Constantine smoothly negotiated traffic. “They have their uses.”
She flashed him a cool look. There was no way she would thank him yet, not when it was clear that Constantine’s presence had attracted the press. Until he had showed up, neither she nor any member of her family had been harassed. She studied the clean line of his profile, the inky crescents of his lashes and the small scar high on one cheekbone. Unbidden, memories flickered—the dark bronze of his skin glowing in the morning light, the habit he’d had of sprawling across her bed, sheets twined around his hips, all long limbs and sleek muscle.
Hot color flooded her cheeks. Hastily she transferred her gaze to the traffic flowing around them. “Now that we’re alone you can tell me what that media assault was all about.” The very fact that Constantine had interceded on her behalf meant something was very wrong. “Conned? Charges? And what was that about negotiating a deal?”
With her background in commercial law, Sienna was Ambrosi Pearls’ legal counsel. At no point in the past two years had her father so much as mentioned The Atraeus Group, or any financial dealings. After the loan Roberto had tried to negotiate had fallen through, along with her engagement, the subject had literally been taboo.
Constantine braked for a set of lights. “There is a problem, but I’m not prepared to discuss it while I’m driving.”
While they waited in traffic her frustration mounted. “If you won’t discuss it …” her fingers sketched quotation marks in the air, “then at least tell me why, if Ambrosi Pearls is supposed to have done something so wrong, you’re helping me instead of throwing me to the media wolves?”
“In an instant replay of the way I treated you two years ago?”
The silky edge to his voice made her tense. “Yes.”
The lights turned green. Constantine accelerated through the intersection. “Because you’re in shock, and you’ve just lost your father.”
Something about the calmness of his manner sent a prickle of unease down her spine, sharpened all of her senses.
His ruthless business reputation aside, Constantine was known to be a philanthropist with a compassionate streak. He frequently gave massive sums to charities, but that compassion had never been directed toward either her or her family.
“I don’t believe you. There’s something else going on.” During the short conversation during which he had broken their engagement, Sienna had tried to make him understand the complications of her father’s skyrocketing gambling debts and the struggle she had simply to support her mother and keep Ambrosi Pearls afloat. That in the few stressful days she’d had before Constantine had discovered the deal, the logic of her father asking Lorenzo Atraeus for a loan had seemed viable.
She had wasted her breath.
Constantine had been too busy walking out the door to listen to the painful details of her family’s financial struggle.

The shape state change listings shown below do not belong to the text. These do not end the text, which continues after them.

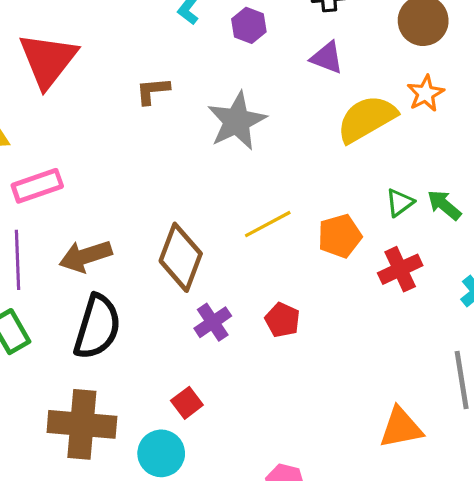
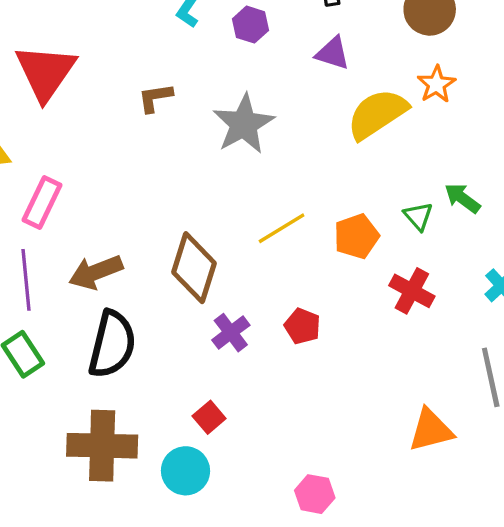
pink rectangle: (37, 186) -> (42, 203), turned -42
green triangle: (400, 203) -> (418, 216), moved, turned -32
red cross: (400, 269) -> (412, 291), moved, turned -33

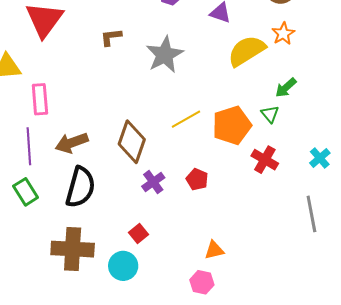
green arrow: (462, 198) -> (286, 88), moved, turned -80
pink rectangle: (42, 203) -> (40, 99), turned -32
orange pentagon: (356, 236) -> (232, 125), size x1.4
orange triangle: (431, 430) -> (214, 250), moved, size x0.7

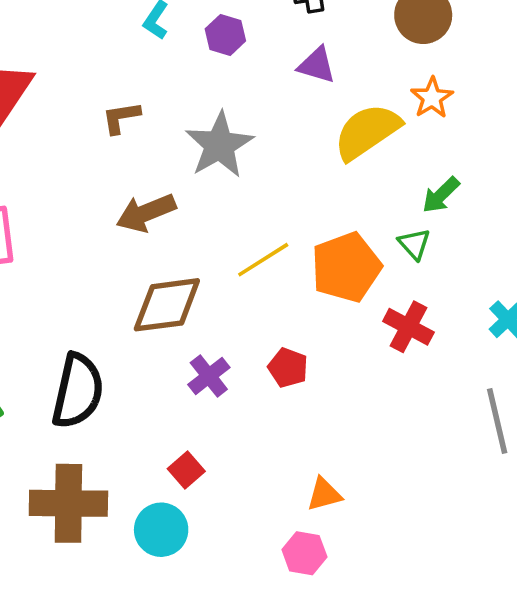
brown diamond: (132, 142) -> (167, 305), turned 66
brown arrow: (72, 143) -> (146, 213), moved

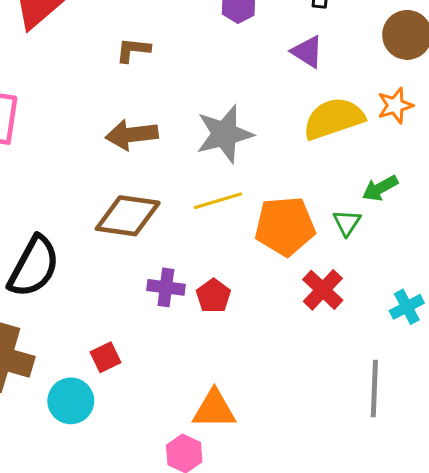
gray star: (219, 145) -> (224, 134), moved
purple cross: (209, 376) -> (166, 287), moved, turned 30
orange triangle: (324, 494) -> (214, 409), size x1.4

“As you heard from the reporters, there is very definitely ‘something else going on.’ If you’ll recall, that was the reason our engagement ended.”
“My father proposed a business deal that your father wanted.”
“Reestablishing a pearl facility on Medinos was a proposal based on opportunism and nostalgia, not profit.”
Her anger flared at the opportunism crack. “And the bottom line is so much more important to you than honoring the past or creating something beautiful.”
“Farming pretty baubles in a prime coastal location slated for development as a resort didn’t make business sense then and it makes no sense now. The Atraeus Group has more lucrative business options than restoring Medinos’s pearl industry.”
“Options that don’t require any kind of history or sentiment. Like mining gold and building luxury hotels.”